When I did think the time was right to go back abroad, it was to Portugal.  It was to an apart/hotel; meaning that it had a small kitchen.  I was so paranoid that I asked the travel agent to make sure that there was no gas in the apartment and no gas around where I could see.  They very kindly obliged and called the apart/hotel to make sure.  I would do this with every hotel/apartment I went to abroad for years to come…I am not so bad now…lol.

I had a great holiday and met some lifelong friends there.  Only thing to spoil it was the bus crash on our way back from a water park called “Slide and Splash”, only to be renamed by my mate “Slide and Smash”.  He kept everyone’s humour going.  We were lucky that we were not hurt but others were.  We reckoned that the driver was drunk and he smashed into a tree by the roadside, some large branches came in through the windows and ripped a few out.  Most injuries were cuts and people covered in glass, which was in their eyes, etc., not nice at all.

After that, I thought I was doomed…would I ever have a great holiday abroad?  I tried one more time; the next year I went to Fuerteventura, one of the Canary Islands.  I had a great time.  The curse had been broken, lol.  I am not sure what I would have done if something happened on that holiday, lol.

After my discharge from hospital, I was still very fearful of gas/fire.  I was lucky that my family home had no gas in it but I was very wary if I had to go to a house that did have gas.  Even if someone struck a match near me, I was frightened and for me to strike a match was a no go area.  The very thought of fire being that close put total fear into me.

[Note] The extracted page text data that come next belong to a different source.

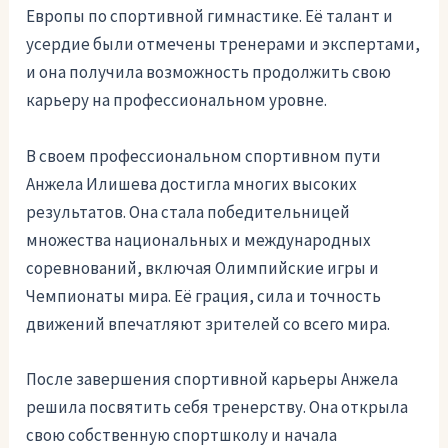
Европы по спортивной гимнастике. Её талант и
усердие были отмечены тренерами и экспертами,
и она получила возможность продолжить свою
карьеру на профессиональном уровне.
В своем профессиональном спортивном пути
Анжела Илишева достигла многих высоких
результатов. Она стала победительницей
множества национальных и международных
соревнований, включая Олимпийские игры и
Чемпионаты мира. Её грация, сила и точность
движений впечатляют зрителей со всего мира.
После завершения спортивной карьеры Анжела
решила посвятить себя тренерству. Она открыла
свою собственную спортшколу и начала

I am still a bit wary of gas.  About ten years ago, Chris and I rented a large static caravan in York, England.  It was beautiful and we really enjoyed our holiday.  Of course, it had gas in it.  It was very modern and I had no reason to feel ill at ease in the caravan but I did.  Every little noise from the gas had me on edge.  Again, Chris came to the rescue.  He let me listen to the different noises of the gas and the boiler, and reassured me that it was going to be ok.  After the first night I was fine.

I am just trying to point out that it’s ok to be afraid of what hurt you but it is also really good to face these fears head on and try to tackle them.

Stay safe, stay strong, and we’ll chat soon.